What is the best way to pass three dimensional arrays into functions in C?
4 Answers
typedef is your friend.
#include <stdio.h>
typedef int dimension1[20]; /* define dimension1 as array of 20
elements of type int */
typedef dimension1 dimension2[10]; /* define dimension2 as array of 10
elements of type dimension1 */
int foo(dimension2 arr[], size_t siz);
int main(void) {
dimension2 dimension3[7] = {0}; /* declare dimension3 as an array of 7
elements of type dimension2 */
dimension3[4][3][2] = 9999;
dimension3[4][0][12] = 1;
dimension3[3][8][18] = 42;
printf("%d\n", foo(dimension3, 7));
return 0;
}
int foo(dimension2 arr[], size_t siz) {
int d1, d2, d3;
int retval = 0;
for (d3=0; d3<siz; d3++) {
for (d2=0; d2<sizeof *arr / sizeof **arr; d2++) {
for (d1=0; d1<sizeof **arr / sizeof ***arr; d1++) {
retval += arr[d3][d2][d1];
}
}
/* edit: previous answer used definite types for the sizeof argument */
//for (d2=0; d2<sizeof (dimension2) / sizeof (dimension1); d2++) {
// for (d1=0; d1<sizeof (dimension1) / sizeof (int); d1++) {
// retval += arr[d3][d2][d1];
// }
//}
}
return retval;
}
Edit
I don't like the use of definite types as the argument to sizeof.

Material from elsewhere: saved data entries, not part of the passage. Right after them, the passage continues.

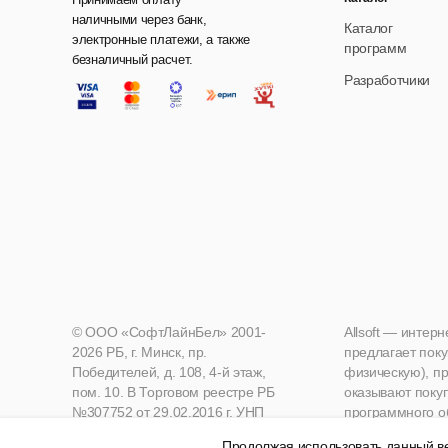
наличными через банк,
Каталог
электронные платежи, а также
программ
безналичный расчет.
Разработчики
© ООО «СофтЛайнБел» 2001-
Allsoft — интер
2026 РБ, г. Минск, пр.
предлагает поку
Победителей, д. 108, 4-й этаж,
физическую), пр
пом. 10. В Торговом реестре РБ
оказывают поку
№307752 от 29.02.2016 г. УНП
программного о
190271125, Мингорисполком
Продолжая использовать данный ве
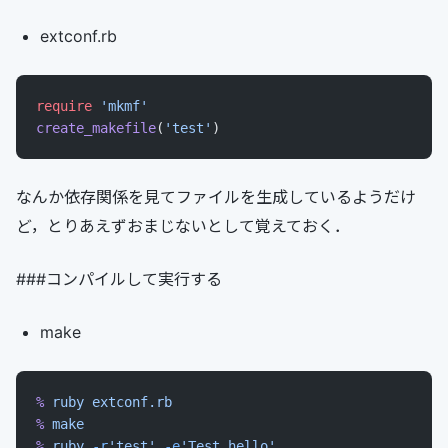
extconf.rb
require
 'mkmf'
create_makefile
(
'test'
)
なんか依存関係を見てファイルを生成しているようだけ
ど，とりあえずおまじないとして覚えておく．
###コンパイルして実行する
make
%
 ruby
 extconf.rb
%
 make
%
 ruby
 -r
'test'
 -e
'Test.hello'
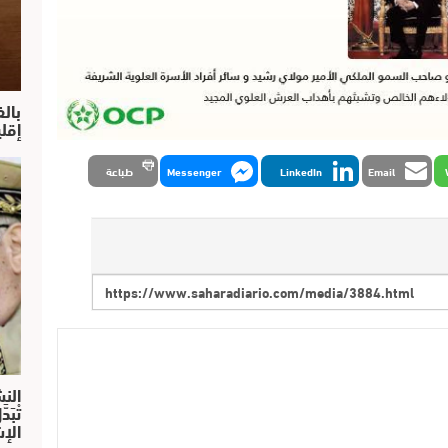
بال
إقل
Email
LinkedIn
Messenger
طباعة
النش
تْبَ
الإش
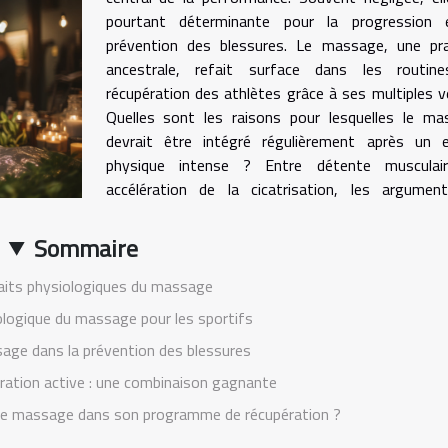
pourtant déterminante pour la progression 
prévention des blessures. Le massage, une pra
ancestrale, refait surface dans les routin
récupération des athlètes grâce à ses multiples v
Quelles sont les raisons pour lesquelles le ma
devrait être intégré régulièrement après un e
physique intense ? Entre détente musculai
accélération de la cicatrisation, les argumen
Sommaire
aits physiologiques du massage
logique du massage pour les sportifs
sage dans la prévention des blessures
ation active : une combinaison gagnante
le massage dans son programme de récupération ?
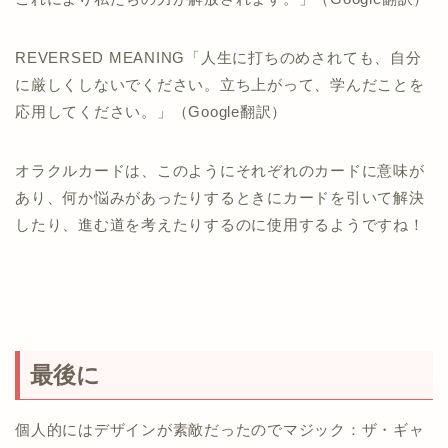
REVERSED MEANING「人生に打ちのめされても、自分
に厳しくしないでください。立ち上がって、学んだことを
応用してください。」（Google翻訳）
オラクルカードは、このようにそれぞれのカードに意味が
あり、何か悩みがあったりするときにカードを引いて解決
したり、進む道を考えたりするのに使用するようですね！
最後に
個人的にはデザインが素敵だったのでマジック：ザ・ギャ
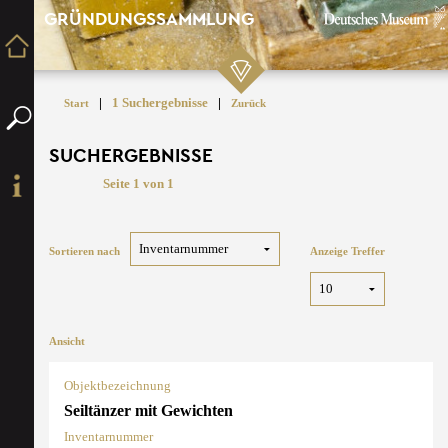
GRÜNDUNGSSAMMLUNG
|
1 Suchergebnisse
|
Start
Zurück
SUCHERGEBNISSE
Seite 1 von 1
Sortieren nach
Anzeige Treffer
Ansicht
Objektbezeichnung
Seiltänzer mit Gewichten
Inventarnummer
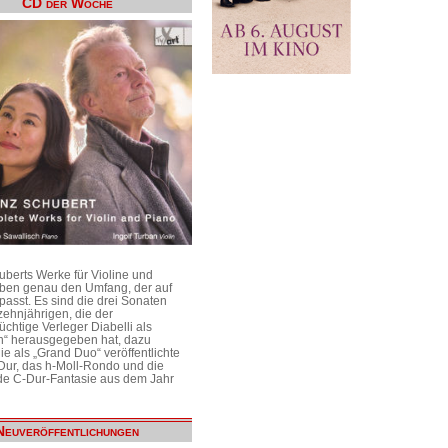
CD der Woche
uberts Werke für Violine und
aben genau den Umfang, der auf
passt. Es sind die drei Sonaten
ehnjährigen, die der
üchtige Verleger Diabelli als
n“ herausgegeben hat, dazu
e als „Grand Duo“ veröffentlichte
Dur, das h-Moll-Rondo und die
e C-Dur-Fantasie aus dem Jahr
Neuveröffentlichungen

I added the way to get the sizes of the (sub-)arrays without directly specifying their types, but rather let the compiler infer the right type from the object definitions.
2nd Edit
As Per Eckman notes typedef-ing "bare" arrays can be dangerous. Note that in the code above, I'm not passing arrays themselves to the function foo. I am passing a pointer to a "lower level" array.

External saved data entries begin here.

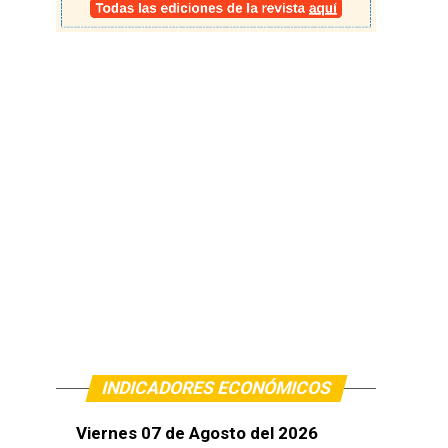
INDICADORES ECONÓMICOS
Viernes 07 de Agosto del 2026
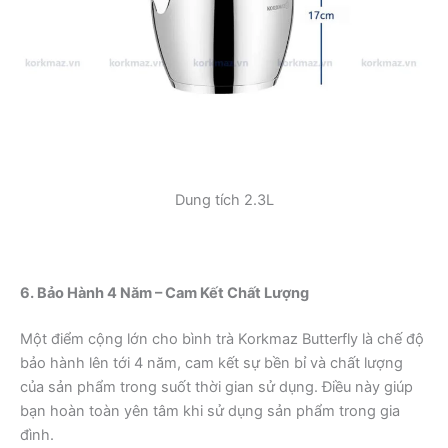
Dung tích 2.3L
6. Bảo Hành 4 Năm – Cam Kết Chất Lượng
Một điểm cộng lớn cho bình trà Korkmaz Butterfly là chế độ
bảo hành lên tới 4 năm, cam kết sự bền bỉ và chất lượng
của sản phẩm trong suốt thời gian sử dụng. Điều này giúp
bạn hoàn toàn yên tâm khi sử dụng sản phẩm trong gia
đình.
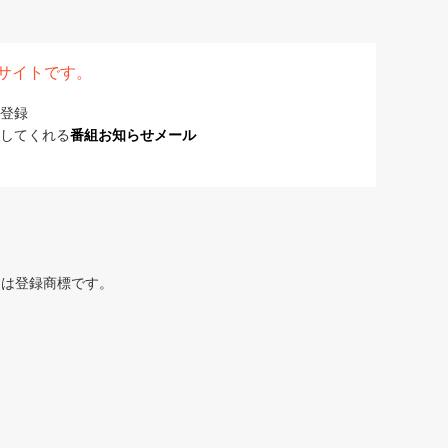
表サイトです。
登録
してくれる
番組お知らせメール
または登録商標です。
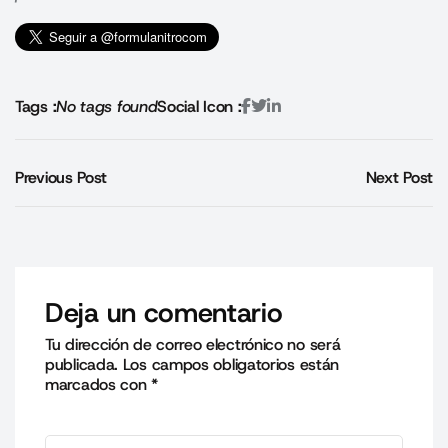
Tags :
No tags found
Social Icon :
Previous Post
Next Post
Deja un comentario
Tu dirección de correo electrónico no será
publicada.
Los campos obligatorios están
marcados con
*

foo(), in the code above, accepts a pointer to an object of type dimension2. The dimension3 object is an array of elements of dimension2 type, not an object of dimension3 type (which isn't even defined).

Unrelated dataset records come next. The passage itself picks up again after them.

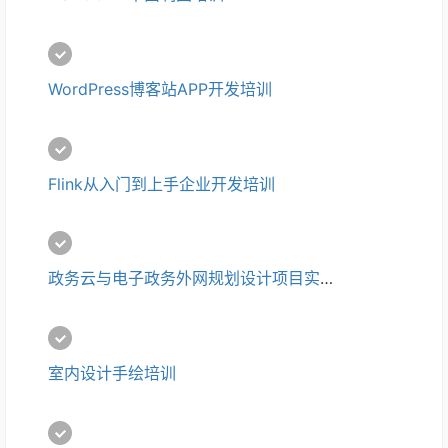
WordPress博客站APP开发培训
Flink从入门到上手企业开发培训
政务云与电子政务外网规划设计项目实战培训
室内设计手绘培训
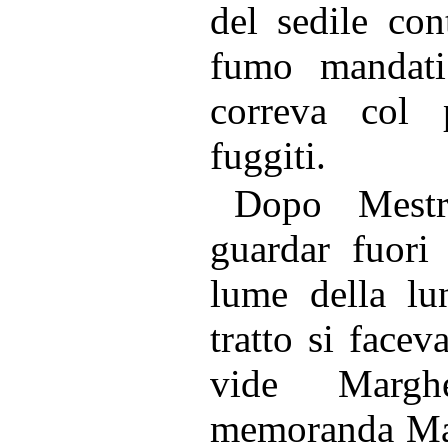
del sedile con
fumo mandati
correva col 
fuggiti.
Dopo Mest
guardar fuori 
lume della lu
tratto si facev
vide Marghe
memoranda Mar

But remember Per Eckman's note.
Comments
It is required you have all but the left-most dimension to be defined at compile time.
#define DIM 5
void do_something(float array[][DIM][DIM])
{
array[0][0][0] = 0;
...
}
Comments
Pass them as pointers.
Example
int a[N][M][P];
foo( &a[0][0][0]);
where foo is
void foo( int*)
You might need to pass the dimensions as well, so in such case you might need:
void foo( int*, int D1, int D2, int D3)
and call
foo( &a[0][0][0], N, M, P);
3 Comments
Cory Petosky
Is the [0][0][0] necessary there?
Johannes Schaub - litb
@Cory, yes it first gets at the first int, and takes it address. That gives the resulting expression type
int* instead of array pointer like int(*)[N][M][P]. This is a good hack in my opinion, it can improve program clarity by not having to deal with constants everywhere. But it's formally not guaranteed to work, so use it with care (not sure what could go wrong though).Johannes Schaub - litb
@Cory, alternative ways to write that are
&***a, a[0][0] and **a.typedef-ing "bare" arrays can be dangerous.
Try this
#include <stdio.h>
typedef char t1[10];
void foo(t1 a) {
t1 b;
printf("%d %d\n", sizeof a, sizeof b);
}
int main(void) {
t1 a;
foo(a);
return 0;
}
One would think that sizeof two variables of the same type would return the same size but not in this case. For this reason it's a good practice to wrap typedef-ed arrays in a struct.
typedef struct {
char x[10];
} t1;